Penyerahan diri atau tertangkapnya para pemimpin pengikut Pangeran Diponegoro, merupakan pukulan berat bagi perjuangan Pangeran
Diponegoro. Namun pasukan di bawah komando Diponegoro terus berjuang mempertahankan tanah tumpah darahnya. Pasukan ini bergerak dari pos
yang satu ke pos yang lain. Belum ada tanda-tanda perlawanan Diponegoro mau berakhir. Belanda kemudian mengumumkan kepada khalayak
pemberian hadiah sejumlah 20.000 ringgit bagi siapa saja yang dapat menyerahkan Pangeran Diponegoro baik dalam keadaan hidup maupun mati.
Tetapi nampaknya tidak ada yang tertarik dengan pengumuman itu.
5. Perlawanan di Bali
Anda tentu sudah tahu tentang Bali.

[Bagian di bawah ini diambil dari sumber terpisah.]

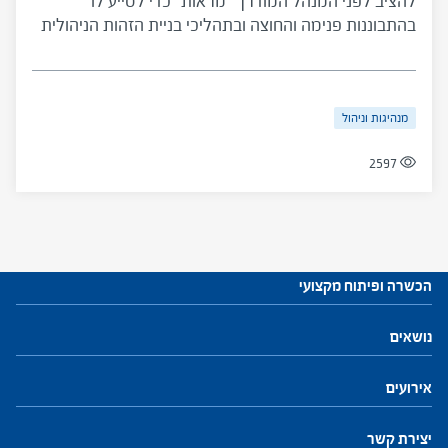
להציב לפני המנהל המודרך "מראות" כדי לסייע לו
בהתבוננות פנימה והחוצה ובתהליכי בניית הזהות הניהולית
שלו. הכלי מציג תיאור של שיקוף, מיפוי סוגי שיקוף
ועקרונות עבודה למדריך האישי.
מנהיגות וניהול
2597
הכשרה ופיתוח מקצועי
עתודות לניהול
נושאים
התוכנית להכשרת מנהלי בתי ספר
חזון ושינוי
חינוך, הוראה ולמידה
פיתוח והנהגת צוות
מנהיגות וניהול
התמקדות ביחיד
קהילות ורשתות
אירועים
פיתוח מקצועי למנהלים ולמנהלות
יצירת קשר
פיתוח מקצועי למפקחים ולמפקחות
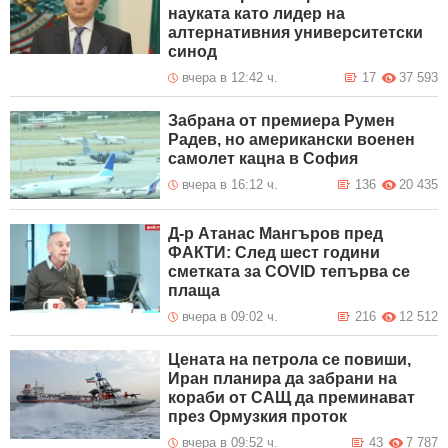
науката като лидер на
алтернативния университетски
синод
вчера в 12:42 ч.
17
37 593
Забрана от премиера Румен
Радев, но американски военен
самолет кацна в София
вчера в 16:12 ч.
136
20 435
Д-р Атанас Мангъров пред
ФАКТИ: След шест години
сметката за COVID тепърва се
плаща
вчера в 09:02 ч.
216
12 512
Цената на петрола се повиши,
Иран планира да забрани на
кораби от САЩ да преминават
през Ормузкия проток
вчера в 09:52 ч.
43
7 787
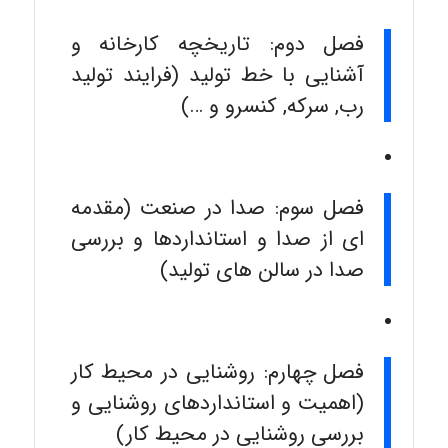
فصل دوم: تاریخچه کارخانه و
آشنایی با خط تولید (فرایند تولید
رب, سرکه, کنسرو و …)
فصل سوم: صدا در صنعت (مقدمه
ای از صدا و استانداردها و بررسی
صدا در سالن های تولید)
فصل چهارم: روشنایی در محیط کار
(اهمیت و استانداردهای روشنایی و
بررسی روشنایی در محیط کار)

Sekalipun ada di antara kamu yang belum pernah ke Bali, tetapi tentu sudah begitu familier mendengar nama
Bali. Bahkan pada abad ke-20 pada saat Indonesia sudah merdeka ternyata masyarakat dunia lebih mengenal nama Bali dari pada nama Indonesia. Bali
adalah sebuah pulau kecil yang sangat terkenal di Indonesia. Bali dikenal sebagai Pulau Dewata dan menjadi tujuan wisata nomor satu di Indonesia.
Tetapi kalau kita lihat dalam perjalanan sejarah nasional Indonesia sampai abad ke-19 Bali belum banyak menarik perhatian orang-orang Barat untuk
menanamkan pengaruhnya. Kapal-kapal orang-orang Barat mungkin hanya singgah dan sekedar berdagang. Baru pada sekitar tahun 1830- an
pemerintahan Hindia Belanda aktif menanamkan pengaruhnya di Bali. Perkembangan dominasi Belanda inilah yang kemudian menyulut api
perlawanan rakyat Bali kepada Belanda yang terkenal dengan sebutan “Perang Puputan”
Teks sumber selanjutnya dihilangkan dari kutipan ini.